Topical use of cedrol ethanol has been reported to have a beneficial effect on hair loss. However, the use of cedrol has been limited by application-related issues, such as poor water solubility and volatile features. Therefore, the present study developed a cream formulation of cedrol and evaluated various physicochemical parameters of the prepared cream. The optimized cedrol cream was selected after orthogonal tests and determined further.

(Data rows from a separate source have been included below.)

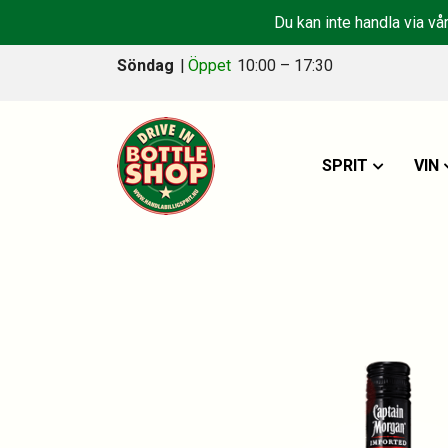
Du kan inte handla via vå
Söndag
|
Öppet
10:00 – 17:30
SPRIT
VIN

The dermatopharmacokinetics were studied to investigate the absorption difference between cedrol cream and cedrol ethanol after dermal application, and the concentrations of cedrol in skin were analysed by the gas chromatography-mass spectrometry (GC-MS) method. By comparison, the area under the curve (AUC_{0–24 h}) of cedrol cream was almost three times higher than that of cedrol ethanol. Moreover, this study was undertaken to evaluate the hair growth promoting efficacy of cedrol cream in C57BL/6 mice and Wistar rats. Macroscopic assessment and alopecia score showed that C57BL/6 mice treated with cedrol cream showed a faster production of pigmentation and a higher score at different growth stages than other groups. The hair length of the cedrol cream-treated group was much longer than those of the cedrol ethanol and minoxidil groups. Histological analyses indicated that in the cedrol ethanol group, most follicles of the C57BL/6 mice were in the catagen phase, whereas nearly 83% of hair follicles in the cedrol cream group remained in the anagen phase. Taken together, our data strongly suggest that the cream formulation of cedrol has a stronger hair growth promotion effect, gave no irritation and was safe for topical administration.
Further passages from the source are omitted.